O tempo é de
ressurreição. Já não podemos mais ouvir os gritos do calvário, o movimento
curioso de quem desejava a tragédia , a morte pública e cruel. O que temos é o
jardim vistoso sugerindo primaveras. A vida revestida de cores mansas como se
uma chuva miúda devolvesse aos poucos o frescor que combina com as manhãs.
O que me instiga em tudo
isso é a falta de provas para o fato. O sepulcro estava aberto, vazio. Mas isso
não era o suficiente para que a ressurreição fosse proclamada. Alguém poderia
ter roubado o corpo. Não faltariam incrédulos para essa suspeita.
A certeza da
ressurreição não consiste em provas materiais para o fato. A imposição dessa
verdade não passa pela materialidade do mundo, nem tampouco pode ser explicada
através das claras regras que foram postuladas por nossa razão cartesiana.
Estamos falando de algo
maior, superior. O que despertou o grito da ressureição foi o encontro dos
olhares de quem havia estado com Ele. Foi o momento em que João reconheceu em
Pedro a presença do Mestre. Resquícios esquecidos na alma, doação existencial
que o configurava de forma renovada, como se tivesse nascido de novo.
"Ele está no meio
de nós!" - A voz proclama. Gita o que ainda não compreende. Grita o que
intui em mistério, o que descobre aos poucos. A alma reconhece na carne o
milagre da continuidade. Os desdobramentos da Eucaristia celebrada dias antes
tornam-se evidentes. João vê na carne de Pedro a carne de Jesus. É o mesmo
sangue, é a comunhão estabelecida. O sangue jorrado na cruz encontrou novas
veias e por elas corre.
É o olhar epifânico
ardendo como a sarça ardeu diante dos olhos de Moisés. Sarça humana, pupilas
dilatas de alegria, incapacitadas de esconderem os olhos que estavam por trás
dos olhos de Pedro. Olhos que deixaram de brilhar no calvário, mas que agora
são reacendidos nos olhos do amigo que ficou. O apóstolo é a continuidade do
Mestre. Simbiose que faz o agir ser o mesmo, como se uma costura atasse a vida
de Pedro à vida de Cristo.
É o ser emprestado em
sacramento, força que o altar atualiza e que a alma recebe prostrada, generosa.

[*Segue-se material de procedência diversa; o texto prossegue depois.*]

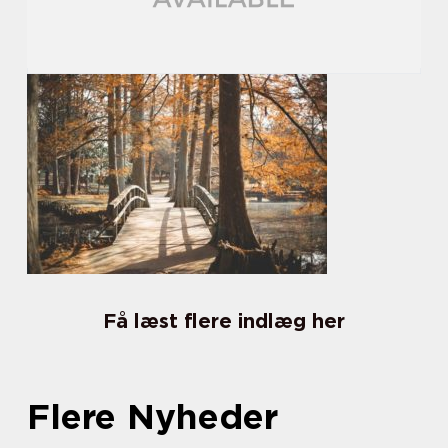
Få læst flere indlæg her
Flere Nyheder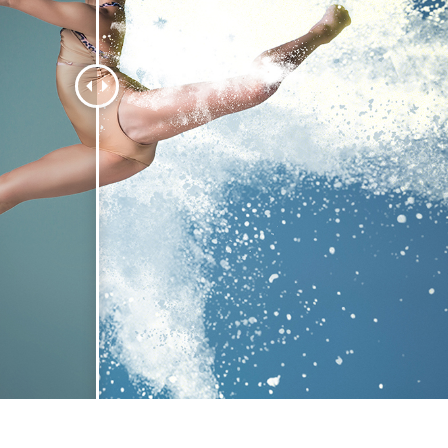
εξεργασία
Επεξεργασία
Δεδομένα Εκπαίδευ
φιών προϊόντος
φωτογραφιών
κοσμημάτων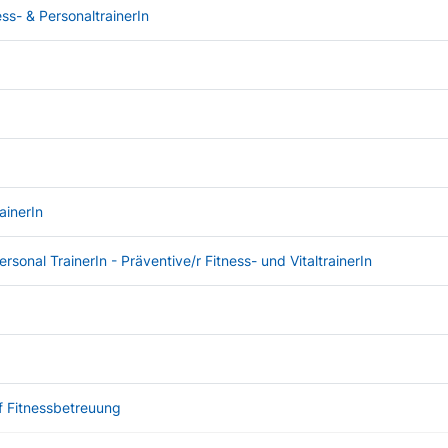
ss- & PersonaltrainerIn
ainerIn
sonal TrainerIn - Präventive/r Fitness- und VitaltrainerIn
f Fitnessbetreuung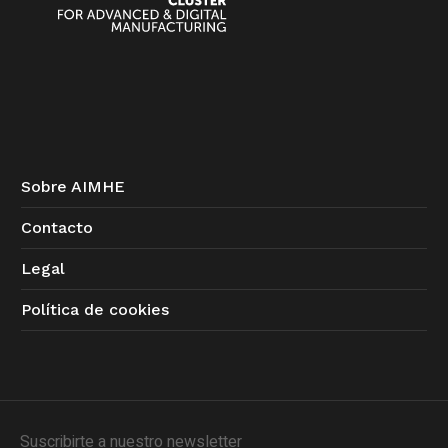
Sobre AIMHE
Contacto
Legal
Política de cookies
Suscribirte a nuestro newsletter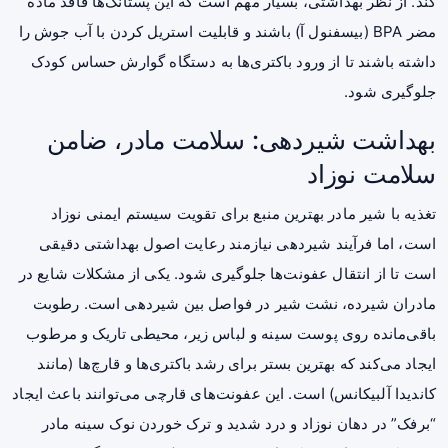
کند. از نظر بهداشتی، بسیار مهم است که این پستانک‌ها فاقد ماده
مضر BPA (بیسفنول آ) باشند و قابلیت استریل کردن با آب جوش را
داشته باشند تا از ورود باکتری‌ها به دستگاه گوارش حساس کودک
جلوگیری شود.
بهداشت شیردهی: سلامت مادر، ضامن
سلامت نوزاد
تغذیه با شیر مادر بهترین منبع برای تقویت سیستم ایمنی نوزاد
است، اما فرآیند شیردهی نیازمند رعایت اصول بهداشتی دقیقی
است تا از انتقال عفونت‌ها جلوگیری شود. یکی از مشکلات شایع در
مادران شیرده، نشت شیر در فواصل بین شیردهی است. رطوبت
باقی‌مانده روی پوست سینه و لباس زیر، محیطی تاریک و مرطوب
ایجاد می‌کند که بهترین بستر برای رشد باکتری‌ها و قارچ‌ها (مانند
کاندیدا آلبیکانس) است. این عفونت‌های قارچی می‌توانند باعث ایجاد
“برفک” در دهان نوزاد و درد شدید و ترک خوردن نوک سینه مادر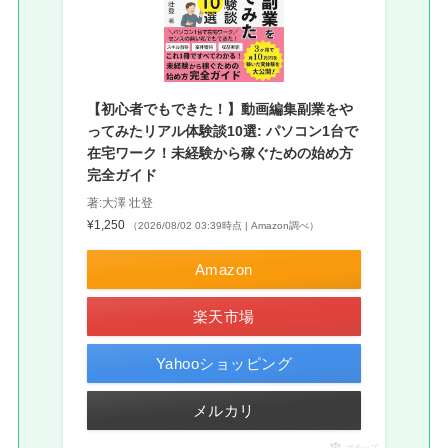
【初心者でもできた！】動画編集副業をや
ってみたリアル体験談10選: パソコン1台で
在宅ワーク！未経験から稼ぐための始め方
完全ガイド
著:大澤 壮登
¥1,250
（2026/08/02 03:39時点 | Amazon調べ）
Amazon
楽天市場
Yahooショッピング
メルカリ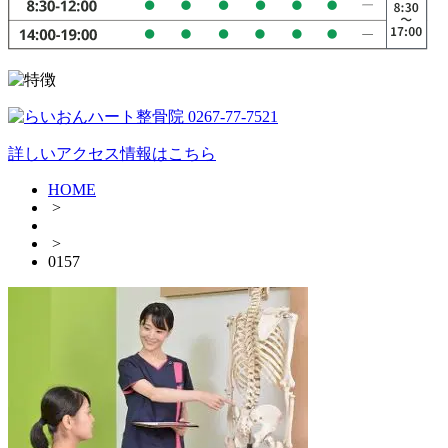
詳しいアクセス情報はこちら
HOME
>
>
0157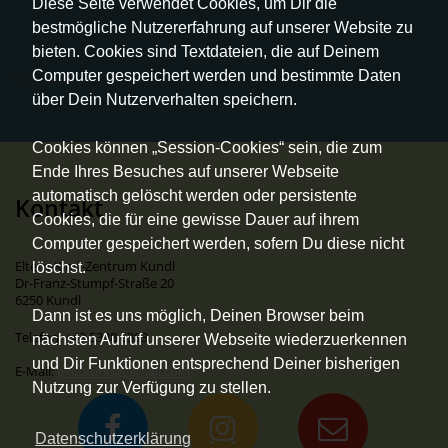
Diese Seite verwendet Cookies, um Dir die
bestmögliche Nutzererfahrung auf unserer Website zu
bieten. Cookies sind Textdateien, die auf Deinem
Computer gespeichert werden und bestimmte Daten
*
steuerfrei
über Dein Nutzerverhalten speichern.
Cookies können „Session-Cookies“ sein, die zum
Ende Ihres Besuches auf unserer Webseite
automatisch gelöscht werden oder persistente
Kontakt
Cookies, die für eine gewisse Dauer auf ihrem
Computer gespeichert werden, sofern Du diese nicht
Eltern-Kind-Zentrum Kundl
löschst.
Dr-Franz-Stumpf-Straße 20
6250 Kundl
Dann ist es uns möglich, Deinen Browser beim
Telefon: +43 5338 6383
nächsten Aufruf unserer Webseite wiederzuerkennen
und Dir Funktionen entsprechend Deiner bisherigen
E-Mail:
ekiz.kundl@gmail.com
Nutzung zur Verfügung zu stellen.
Datenschutzerklärung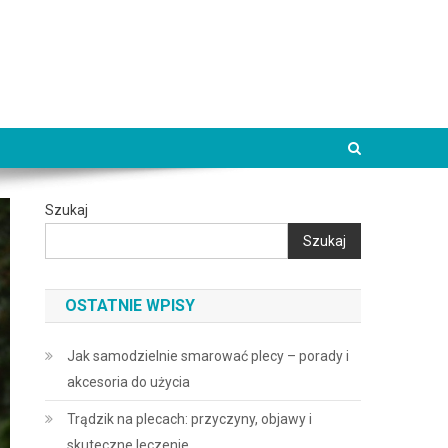
Szukaj
Szukaj
OSTATNIE WPISY
Jak samodzielnie smarować plecy – porady i
akcesoria do użycia
Trądzik na plecach: przyczyny, objawy i
skuteczne leczenie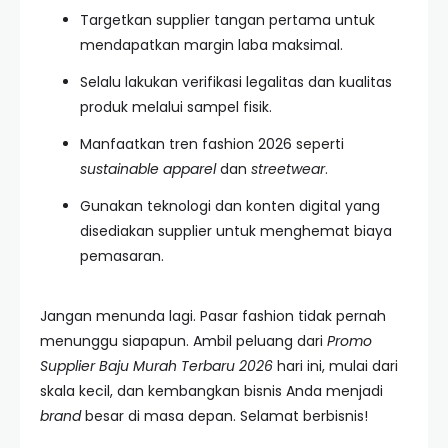
Targetkan supplier tangan pertama untuk
mendapatkan margin laba maksimal.
Selalu lakukan verifikasi legalitas dan kualitas
produk melalui sampel fisik.
Manfaatkan tren fashion 2026 seperti
sustainable apparel
dan
streetwear
.
Gunakan teknologi dan konten digital yang
disediakan supplier untuk menghemat biaya
pemasaran.
Jangan menunda lagi. Pasar fashion tidak pernah
menunggu siapapun. Ambil peluang dari
Promo
Supplier Baju Murah Terbaru 2026
hari ini, mulai dari
skala kecil, dan kembangkan bisnis Anda menjadi
brand
besar di masa depan. Selamat berbisnis!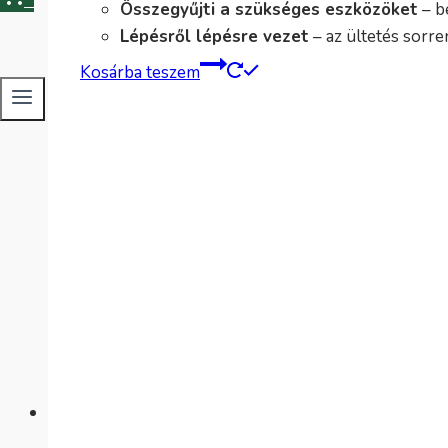
0
Összegyűjti a szükséges eszközöket
– b
Lépésről lépésre vezet
– az ültetés sorre
Kosárba teszem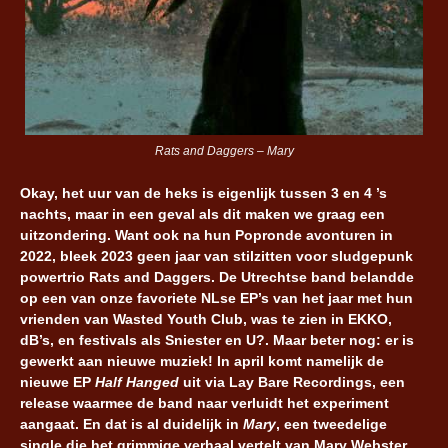
Rats and Daggers – Mary
Okay, het uur van de heks is eigenlijk tussen 3 en 4 ’s
nachts, maar in een geval als dit maken we graag een
uitzondering. Want ook na hun Popronde avonturen in
2022, bleek 2023 geen jaar van stilzitten voor sludgepunk
powertrio Rats and Daggers. De Utrechtse band belandde
op een van onze favoriete NLse EP’s van het jaar met hun
vrienden van Wasted Youth Club, was te zien in EKKO,
dB’s, en festivals als Sniester en U?. Maar beter nog: er is
gewerkt aan nieuwe muziek! In april komt namelijk de
nieuwe EP
Half Hanged
uit via Lay Bare Recordings, een
release waarmee de band naar verluidt het experiment
aangaat. En dat is al duidelijk in
Mary
, een tweedelige
single die het grimmige verhaal vertelt van Mary Webster.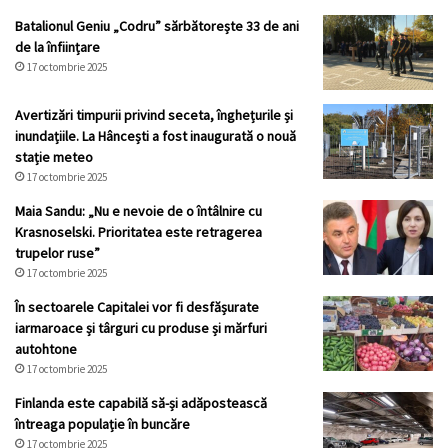
Batalionul Geniu „Codru” sărbătorește 33 de ani
de la înființare
17 octombrie 2025
Avertizări timpurii privind seceta, înghețurile și
inundațiile. La Hâncești a fost inaugurată o nouă
stație meteo
17 octombrie 2025
Maia Sandu: „Nu e nevoie de o întâlnire cu
Krasnoselski. Prioritatea este retragerea
trupelor ruse”
17 octombrie 2025
În sectoarele Capitalei vor fi desfășurate
iarmaroace și târguri cu produse și mărfuri
autohtone
17 octombrie 2025
Finlanda este capabilă să-și adăpostească
întreaga populație în buncăre
17 octombrie 2025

A sobrevivência do Cristo passa pela alma que o aceita. É preciso acolher o dom
de ser ressurreto. Passa pela nossa carne esta mística que nunca terá fim. Não
aceitá-la é o mesmo que viver a privação da felicidade. Não é possível ser
feliz fora desta dinâmica. As religiões nos ensinam. É preciso aprender. O
altar estendido é o banquete do encontro. O Cristo sentado à mesa nos ensina de
forma simples e duradoura que é preciso crescer na ressurreição. Ele nos dá de
comer. "Isto é o meu corpo". Ele nos dá de beber. "Isto é o meu
sangue".
É Nele que nos
transformamos. Quando por Ele nos decidimos,, Dele nos tornamos continuidade.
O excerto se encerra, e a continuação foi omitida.